Disk Response Time and Average Positioning Speed
For 10 minutes IOMeter is sending a stream of requests to read and write 512-byte data blocks with a request queue of 1. The total of requests processed by each HDD is much larger than its cache, so we get a sustained response time that doesn’t depend on the HDD’s buffer size.
It is simple with the read response time parameter: the Caviar Black series takes all the places on the podium. The leaders differ between each other, though. The newer E8 is somewhat better than the J7 and takes first place. The new dual-platter models are somewhat worse, the E3’s response being nearly 1 millisecond higher. Interestingly, the dual-platter FAEX is a quarter of a second faster than the similarly designed E3 and seems to really have new read/write heads. We will be sure about that after we test the drive in small traces and using a narrow test zone where the auxiliary piezoelectric actuator is going to deliver higher performance benefits.
Seagate’s Constellation NS is good. This company’s products have not shown such a low response time for long. The Barracuda XT is, on the contrary, poor, being even inferior to the two power-efficient models.
The WD Caviar Green is a disappointment. Its response of 20 milliseconds is too much even for a drive with a reduced spindle speed. We can’t really think of an explanation as its predecessor with ordinary sectors and its 1-terabyte cousin looked better in this test. Perhaps we’ve got a defective sample or a drive from some special series optimized for quiet operation (by lowering the speed of the heads). Whatever the reason, this model will be a poor choice as a system disk or a disk to store a database on. It can do nicely as a passive storage device which only has to deliver a normal sequential speed and consume as little power as possible.

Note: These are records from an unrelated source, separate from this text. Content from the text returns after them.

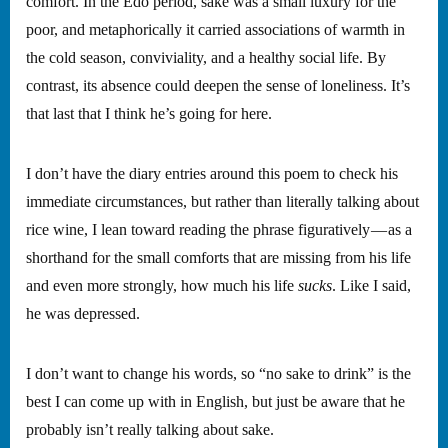
comfort. In the Edo period, sake was a small luxury for the
poor, and metaphorically it carried associations of warmth in
the cold season, conviviality, and a healthy social life. By
contrast, its absence could deepen the sense of loneliness. It’s
that last that I think he’s going for here.
I don’t have the diary entries around this poem to check his
immediate circumstances, but rather than literally talking about
rice wine, I lean toward reading the phrase figuratively — as a
shorthand for the small comforts that are missing from his life
and even more strongly, how much his life
sucks
. Like I said,
he was depressed.
I don’t want to change his words, so “no sake to drink” is the
best I can come up with in English, but just be aware that he
probably isn’t really talking about sake.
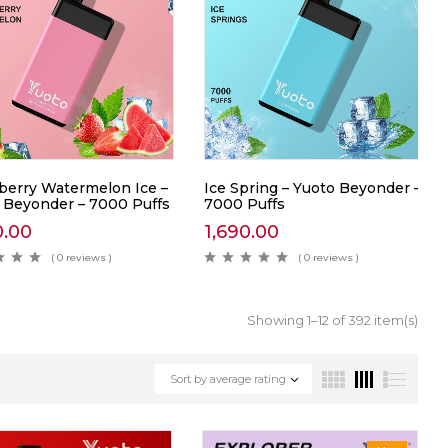
berry Watermelon Ice –
Ice Spring – Yuoto Beyonder –
 Beyonder – 7000 Puffs
7000 Puffs
0.00
1,690.00
( 0 reviews )
( 0 reviews )
Showing 1–12 of 392 item(s)
Sort by average rating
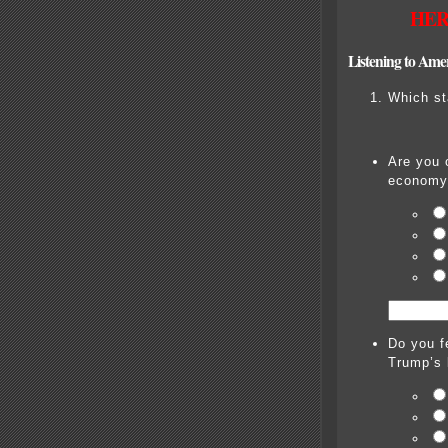
HER
Listening to Ame
Which st
Are you 
economy
Do you f
Trump’s 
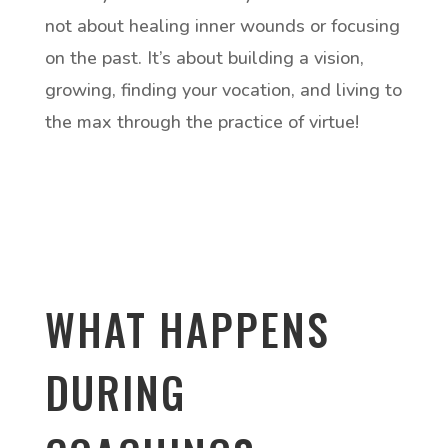
not about healing inner wounds or focusing
on the past. It’s about building a vision,
growing, finding your vocation, and living to
the max through the practice of virtue!
WHAT HAPPENS
DURING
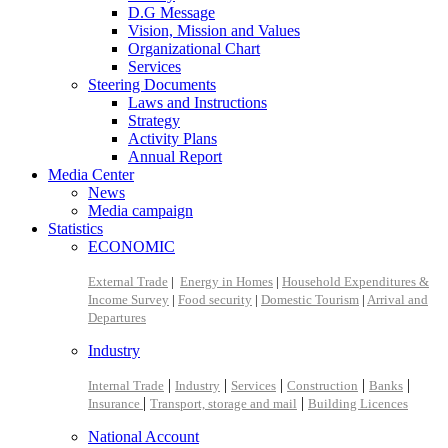
D.G Message
Vision, Mission and Values
Organizational Chart
Services
Steering Documents
Laws and Instructions
Strategy
Activity Plans
Annual Report
Media Center
News
Media campaign
Statistics
ECONOMIC
External Trade
|
Energy in Homes
|
Household Expenditures &
Income Survey
|
Food security
|
Domestic Tourism
|
Arrival and
Departures
Industry
|
|
|
|
|
Internal Trade
Industry
Services
Construction
Banks
|
|
Insurance
Transport, storage and mail
Building Licences
National Account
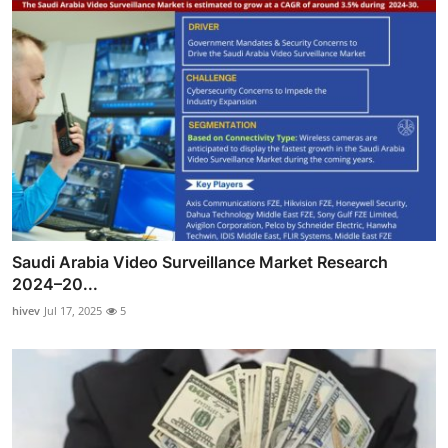
Saudi Arabia Video Surveillance Market Research
2024–20...
hivev
Jul 17, 2025
5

We also have interesting results at writing. WD’s dual-platter Caviar Black have a higher response here, indicating a reduced efficiency of their deferred writing. And comparing Seagate’s HDDs, we can see that the Barracuda LP uses deferred writing very sparingly. The WD Caviar Green behaves in a stable manner, delivering a response time of 20 milliseconds again. This result can be explained easily, though. Our test load operates with 512-byte sectors and this HDD, due to the emulation, has to first read a 4KB data block, modify 512 bytes in it, and then perform a write operation for each write request! The saddest thing is that operating systems perform most of their service operations in such small requests to minimize the risk of losing important data.
Next goes the test of average positioning speed. The drive is being bombarded with read requests like in the response time test, and we calculate the difference between the LBA addresses of the previous and next requests and divide it by the time it took to perform the request. In other words, we have the distance (in gigabytes) the drive’s heads can run through in 1 second.
Besides response time proper, the number of platters is important for this test. The more platters the drive has, the longer distance its heads can run. As you can see, the four-platter 2-terabyte HDDs occupy the podium, ordered according to the speed of their heads. Next go the old 3-platter Caviar Black. Having more platters, they are equal to (or even a little faster than) their higher-density cousins of the newer generation. The Hitachi is poor in this test as it has few platters as well as sluggish heads.